The Sussex coach on that occasion was Peter Moores and now, fittingly, he's gone and broken another hoodoo, namely the 77-year wait between outright championship wins for the red rose county. Like with Sussex, he's taken a team without genuine stars and made them better than the sum of their parts and now, at last, they've made the breakthrough.
They did it tough. A month ago, they were strolling to victory, but after getting bundled out for 80 at Worcester it threw the race back into Warwickshire's favour and the Midlanders went into the final round of games ahead. Once there, however, Warkwickshire ran into the obduracy of Neil McKenzie while Lancashire - with the doughty (Yorkshire-born; I must get these digs in) Glenn Chapple bowling off a four-pace run as he pushed through the pain barrier - ground Somerset down thanks to a great late-order effort that gave them a 100-run first innings lead. Chasing 211 to win off 28 overs proved easy despite a minor wobble where two wickets went in the space of four balls. The party began and will presumably keep going for some time yet. And why not?

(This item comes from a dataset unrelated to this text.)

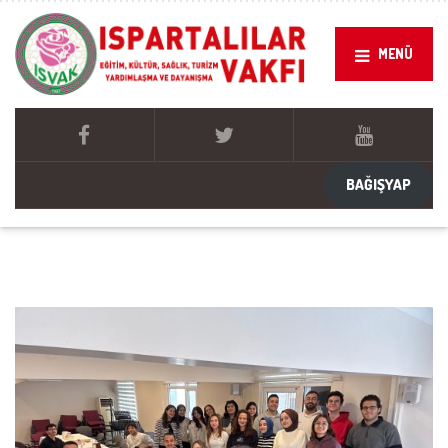
MENÜ
BAĞIŞYAP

Meanwhile, at the other side of the hills, it's double misery as Yorkshire were relegated for reasons best explained by this excoriation by David Hopps in the Guardian. Inevitably, the rise of Lancashire and demise of Yorkshire were inextricably intertwined. Two very close Roses matches determined the fate of both sides. At Liverpool in May, Yorkshire set Lancashire 121 to win with time running out. Farveez Maharoof strode to the wicket at fourth drop and smashed a quick 30 which secured victory with four balls of the match remaining. In the return at Headingley in July, a terrific second innings bowling performance restricted Lancashire to 194 which left 284 needed for Yorkshire to win. Progress was steady, but wickets fell at regular intervals. Adil Rashid, batting at nine, was left with Ajmal Shahzad and Richie Pyrah - centurion in the first innings, batting last in the second - to try to guide them home, but Gary Keedy - a Yorkshireman, inevitably - prised out Pyrah with Yorkshire still 24 short of victory. Yorkshire fail to lose one of those games, they stay up and Lancashire fall short of the title. On such fine margins are things decided, even if it would have papered over some serious cracks at Headingley.
Those two moments were key, but two others loom large, both involving points deductions for poor pitches. Warwickshire were docked eight points in May for a pitch that showed "excessive unevenness of bounce". Hampshire suffered the same fate in July after 26 wickets went down in two days on a pitch that demonstrated "excessive turn". Spinners took 25 of the 36 wickets in the match. Since then, the Rose Bowl pitch may as well have been relocated to the middle of the M2 and that was the pitch Warwickshire had to prise 20 wickets on in their final match to win the title. They managed 17 before stumps were drawn.
Sometimes, you get the feeling your name is on a trophy. This year, it's felt like Lancashire's was destined to be on it. Does it rain less in Liverpool than in Manchester? The move to Aigburth while Old Trafford's renovation has been going on seems to have done them good and it's hard not to share in Lancashire's success.
The one consolation for this Yorkshireman is - at least it wasn't bloody Surrey.